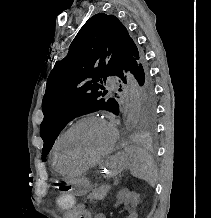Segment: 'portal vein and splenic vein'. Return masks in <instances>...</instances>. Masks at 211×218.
Segmentation results:
<instances>
[{
    "mask_svg": "<svg viewBox=\"0 0 211 218\" xmlns=\"http://www.w3.org/2000/svg\"><path fill=\"white\" fill-rule=\"evenodd\" d=\"M108 187H109V188H112V185H109Z\"/></svg>",
    "mask_w": 211,
    "mask_h": 218,
    "instance_id": "18ae733b",
    "label": "portal vein and splenic vein"
}]
</instances>
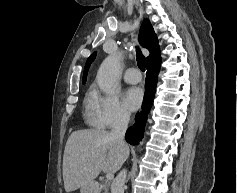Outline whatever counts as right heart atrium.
<instances>
[{
  "instance_id": "1",
  "label": "right heart atrium",
  "mask_w": 237,
  "mask_h": 193,
  "mask_svg": "<svg viewBox=\"0 0 237 193\" xmlns=\"http://www.w3.org/2000/svg\"><path fill=\"white\" fill-rule=\"evenodd\" d=\"M88 112L92 124L102 129L125 125L130 119L116 92L101 91L97 87L90 94Z\"/></svg>"
}]
</instances>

▸ Description of the task: Leave the pictures out and print the records above exactly as they stand.

▸ Output of the exercise:
Segment: 'portal vein and splenic vein'. Return masks in <instances>...</instances>. Masks at 211×218.
Segmentation results:
<instances>
[{
    "mask_svg": "<svg viewBox=\"0 0 211 218\" xmlns=\"http://www.w3.org/2000/svg\"><path fill=\"white\" fill-rule=\"evenodd\" d=\"M108 187H109V188H112V185H109Z\"/></svg>",
    "mask_w": 211,
    "mask_h": 218,
    "instance_id": "18ae733b",
    "label": "portal vein and splenic vein"
}]
</instances>
Outline whatever counts as right heart atrium.
<instances>
[{
  "instance_id": "1",
  "label": "right heart atrium",
  "mask_w": 237,
  "mask_h": 193,
  "mask_svg": "<svg viewBox=\"0 0 237 193\" xmlns=\"http://www.w3.org/2000/svg\"><path fill=\"white\" fill-rule=\"evenodd\" d=\"M88 112L92 124L102 129L125 125L130 119L116 92L101 91L97 87L90 94Z\"/></svg>"
}]
</instances>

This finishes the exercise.